Local artists are carrying the Richmond flag far beyond the local scene. Singer and songwriter Lucy Dacus continues her national and international tour supporting a sophomore album that made many national best-of lists, including Paste’s No. 1 album of the year. Upfront city champions No BS Brass played top summer festivals, including Monterrey Jazz and Telluride. Butcher Brown toured with Kamasi Washington, arguably the top saxophonist of 2018. Spacebomb Records’ Andy Jenkins is touring the United Kingdom through January.

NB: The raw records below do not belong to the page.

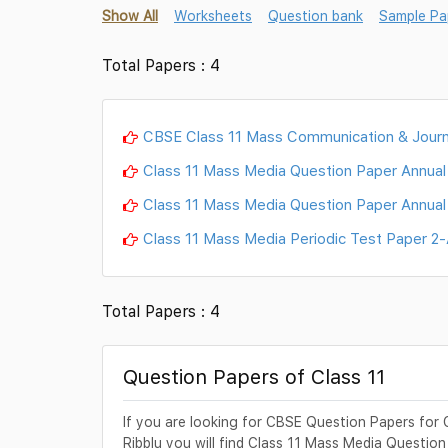
Show All
Worksheets
Question bank
Sample Pa
Total Papers : 4
CBSE Class 11 Mass Communication & Journ
Class 11 Mass Media Question Paper Annua
Class 11 Mass Media Question Paper Annua
Class 11 Mass Media Periodic Test Paper 2
Total Papers : 4
Question Papers of Class 11
If you are looking for CBSE Question Papers for 
Ribblu you will find Class 11 Mass Media Question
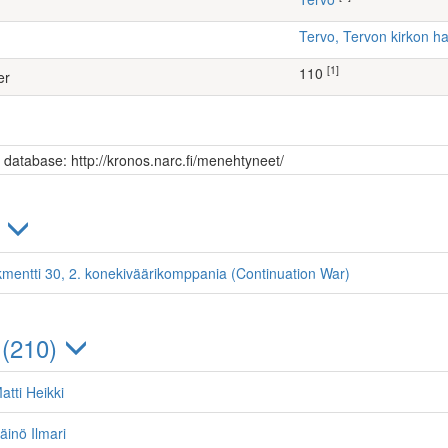
Tervo, Tervon kirkon 
[1]
110
er
s database: http://kronos.narc.fi/menehtyneet/
)
kmentti 30, 2. konekiväärikomppania (Continuation War)
 (210)
atti Heikki
äinö Ilmari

Natalie Prass, on a new label but with an all-Richmond crew, expanded the hope and heartbreak palette of her debut into danceable political commentary with “The Future and the Past.” Spacebomb house composer Trey Pollard released “Antiphony,” an impressive set of chamber string preludes and fugues.
Meanwhile, a new generation of Richmond artists, including Kenneka Cook and Calvin Brown, made recording debuts, as well as a long overdue debut from Mekong Express.
Regarding venues, the best places to hear every note remain the Jam Inc. concerts at In Your Ear studio or the Tin Pan listening room, although the state-of-the-art sound system and banked seating at the Institute for Contemporary Art may rocket that to the top. Bigger names, albeit not big enough to challenge the barnlike acoustics of Altria Theatre, come to the Modlin Center, notably this year the Maria Schneider Big Band and Ulysses Owens’ “Songs of Freedom” featuring Rene Marie.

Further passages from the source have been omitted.